Doris Lessing, the Nobel laureate, died in 2012, at 94. She was born in colonial Rhodesia and led a famously complicated and literarily productive life.

Her books have now been catalogued as part of the settling of her estate. Nick Holdstock, who inventoried her 4,000 books, has written a wistful account of the task, and how he came to know her in the books that overflowed every room of her London house, in The Guardian.

Stories of Lessing's long march to a different drummer abound. One of the best is retold by Alexandra Schwartz in The New Yorker:
The woman has trouble stepping out of the taxi. She is old, and the taxi sits higher off the ground than she might like. As she stoops to protect her head, the long red scarf that hangs from her neck nearly brushes the pavement. The woman is not only old; she is also short and, it has to be said, somewhat squat—a small woman with gray hair tied back and stiff ankles cased in stockings, putting out a hand to steady herself against the open door of the taxi as the driver jogs over to assist her, his engine still running. She’s too far along to accept his help.
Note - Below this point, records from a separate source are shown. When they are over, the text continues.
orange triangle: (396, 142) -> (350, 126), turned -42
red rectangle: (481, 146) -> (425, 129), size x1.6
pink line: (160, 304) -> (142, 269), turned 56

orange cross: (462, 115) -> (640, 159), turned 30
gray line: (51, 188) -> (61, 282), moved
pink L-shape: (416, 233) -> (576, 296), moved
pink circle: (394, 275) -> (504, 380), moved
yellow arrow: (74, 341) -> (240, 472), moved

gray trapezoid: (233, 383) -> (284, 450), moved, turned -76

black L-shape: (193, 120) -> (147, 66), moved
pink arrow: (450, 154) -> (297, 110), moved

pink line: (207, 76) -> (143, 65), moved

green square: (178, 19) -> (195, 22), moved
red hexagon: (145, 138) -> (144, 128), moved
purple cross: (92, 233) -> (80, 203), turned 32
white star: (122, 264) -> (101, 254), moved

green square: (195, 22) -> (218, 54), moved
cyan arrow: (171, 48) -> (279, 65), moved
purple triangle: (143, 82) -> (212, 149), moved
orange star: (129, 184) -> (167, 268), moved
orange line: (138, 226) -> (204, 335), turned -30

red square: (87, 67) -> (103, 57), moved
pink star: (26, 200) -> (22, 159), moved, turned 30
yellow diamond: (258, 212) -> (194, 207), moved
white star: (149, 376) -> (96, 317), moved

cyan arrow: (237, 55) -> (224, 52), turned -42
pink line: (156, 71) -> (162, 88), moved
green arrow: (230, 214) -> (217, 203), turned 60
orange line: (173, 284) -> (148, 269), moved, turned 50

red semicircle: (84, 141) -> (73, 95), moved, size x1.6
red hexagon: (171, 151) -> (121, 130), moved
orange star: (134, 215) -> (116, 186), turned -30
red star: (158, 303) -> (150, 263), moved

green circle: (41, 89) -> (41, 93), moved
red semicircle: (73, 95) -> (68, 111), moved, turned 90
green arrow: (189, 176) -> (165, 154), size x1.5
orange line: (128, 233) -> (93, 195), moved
She steps down slowly, asks the fare, and only after reaching for her pocketbook does she look straight into the camera, now close on her face, and ask what is being photographed. “We’re photographing you,” says a man’s voice, almost shyly, the long cone of a microphone pushed suddenly into view. “Have you heard the news?” 
A number of obituaries of Doris Lessing, who died on Sunday, at the age of ninety-four, mentioned that when she learned she had won the 2007 Nobel Prize in Literature her response was, “Oh, Christ.” She said, “Oh, Christ,” and waved her hand at the reporters who had staked out her home in London, shooing them away. Then she turned and paid for her taxi as her son Peter, who lived with her and whom she cared for while he was ill, looked on. A running meter demands attention; after nearly nine decades, the last step to literary glory can be put off for five more minutes.
There is even film of the moment:

Lessing was 88 that day. "That's been going on for thirty years," she tells one of the reporters of the Nobel talk. She went inside, composed her thoughts, then came back out to sit on the front steps and answer questions, clearly bemused and a little irked. She had been about to start a new book and now there was all this folderol to deal with.
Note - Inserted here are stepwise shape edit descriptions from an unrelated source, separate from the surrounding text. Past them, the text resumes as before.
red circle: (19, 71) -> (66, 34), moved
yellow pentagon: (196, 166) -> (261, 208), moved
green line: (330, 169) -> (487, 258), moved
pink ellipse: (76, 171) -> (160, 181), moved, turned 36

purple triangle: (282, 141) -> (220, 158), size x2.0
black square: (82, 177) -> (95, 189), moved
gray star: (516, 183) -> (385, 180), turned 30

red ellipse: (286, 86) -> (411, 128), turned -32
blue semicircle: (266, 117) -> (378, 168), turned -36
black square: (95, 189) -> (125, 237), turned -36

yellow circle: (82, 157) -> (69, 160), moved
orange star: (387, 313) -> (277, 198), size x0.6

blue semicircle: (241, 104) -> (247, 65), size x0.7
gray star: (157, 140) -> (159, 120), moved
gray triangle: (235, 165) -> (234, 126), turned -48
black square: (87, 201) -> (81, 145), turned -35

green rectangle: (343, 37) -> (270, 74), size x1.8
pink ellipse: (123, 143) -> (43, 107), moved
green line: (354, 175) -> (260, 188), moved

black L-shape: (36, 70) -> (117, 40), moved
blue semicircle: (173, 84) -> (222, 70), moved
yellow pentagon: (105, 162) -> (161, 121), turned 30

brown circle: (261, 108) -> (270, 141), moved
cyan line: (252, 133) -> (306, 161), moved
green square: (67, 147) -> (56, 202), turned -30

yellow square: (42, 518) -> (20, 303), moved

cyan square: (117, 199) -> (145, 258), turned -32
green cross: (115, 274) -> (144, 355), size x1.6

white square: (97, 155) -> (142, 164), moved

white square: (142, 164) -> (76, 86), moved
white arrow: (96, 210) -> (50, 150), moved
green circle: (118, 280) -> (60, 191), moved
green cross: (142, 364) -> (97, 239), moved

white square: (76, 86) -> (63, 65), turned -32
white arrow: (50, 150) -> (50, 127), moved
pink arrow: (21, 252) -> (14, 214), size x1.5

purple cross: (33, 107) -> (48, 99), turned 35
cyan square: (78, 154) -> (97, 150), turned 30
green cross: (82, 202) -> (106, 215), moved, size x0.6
Holdstock's article is worth a read, as an exercise in those most human urges to classify, to signify, to assign meaning to life. Few of us leave neat ledgers; Holdstock wanted to balance the accounts.

As he relates, after his long project neared its end, he reached the conclusion that Doris Lessing was not, in fact, the sum of her books:
In many ways the problem was the same as with all the other books: each had played a role in shaping the mind and work of Lessing, and so had to be of some interest. But they weren’t a record of her thoughts. The books were personal and they mattered. But they weren’t pieces of her.
Perhaps their disposition says the most about who Doris Lessing was:
Lessing once wrote: “Every novel is a story, but a life isn’t one, more of a sprawl of incidents.” But while it’s true that most lives (Lessing’s included) are far messier than anything found in fiction, some events are neat enough to seem written. Several months after I’d finished cataloguing, the fate of Lessing’s library was announced. While some books would go to a special collection at the University of East Anglia, the majority were sent to the public library in Harare. Judging by her Nobel speech, Lessing would have approved. She’d have hoped they might do what the classics had done for a young girl called Doris, who just wanted to read.